So the news from Intel (INTC) today could be good news for the economy. The company, which released its second quarter results after the market closed today, beat Wall Street estimates, reporting revenue of $8 billion (beating the Street's expectation of $7.28 billion) and non-GAAP profits of $1 billion, or 18 cents per share (Wall Street had expected earnings of eight cents per share.) These numbers do not include a $1.45 billion antitrust fine from the European Union. If you take that into account, on a GAAP basis, the company actually posted a net loss of $398 million, or 7 cents per share. Gross margins were also strong, at 50.8 percent.
The news from Intel is welcome relief. Just yesterday, Dell (DELL) announced disappointing earnings, dampening any hopes of a recovery. While Dell tried to put a positive spin on its earnings announcement, predicting that sales have stabilized and that there may be a slight increase in sales in the next quarter, the company said that the market for technology remains tough and that component prices from suppliers are high. As a result, profit margins were squeezed.
Intel's stronger-than-expected earnings come partly to strength in revenue of its Atom microprocessors and chipsets, which generated $362 million in revenue, up 65 percent from the prior quarter. The atom processors are used in netbooks, which have been strong sellers recently. They also reflect an improving market. While sales of personal computers have fallen swiftly during the recession, Intel has been saying, recently, that it believes a recovery is beginning.
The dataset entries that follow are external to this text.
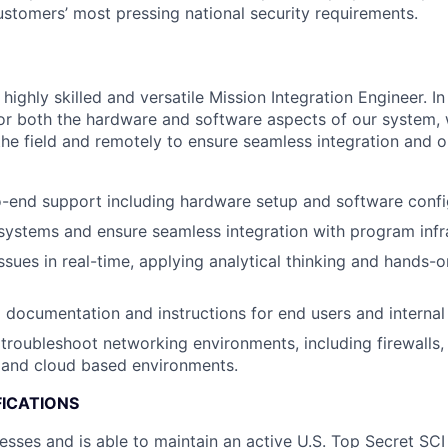
ustomers’ most pressing national security requirements.
highly skilled and versatile Mission Integration Engineer. In t
or both the hardware and software aspects of our system, 
he field and remotely to ensure seamless integration and op
-end support including hardware setup and software confi
systems and ensure seamless integration with program infr
ssues in real-time, applying analytical thinking and hands-
g documentation and instructions for end users and interna
troubleshoot networking environments, including firewalls, 
 and cloud based environments.
FICATIONS
esses and is able to maintain an active U.S. Top Secret SCI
Looking ahead, Intel is moving into new markets, making it less dependent on personal computer sales. The company recently announced a collaboration with the Finnish telecom company Nokia (NOK) which should bode well for the company as it creates mobile products with "Intel Inside."
Keep in mind that good news from Intel could mean good news down the road for companies such as Dell, Microsoft (MSFT) and Hewlett Packard (HPQ) as they upgrade their operating systems to Windows 7 and turn to Intel for more processors.
Intel says that looking forward to the third quarter, revenues should come in around $8.5 billion, with gross margins of 53 percent.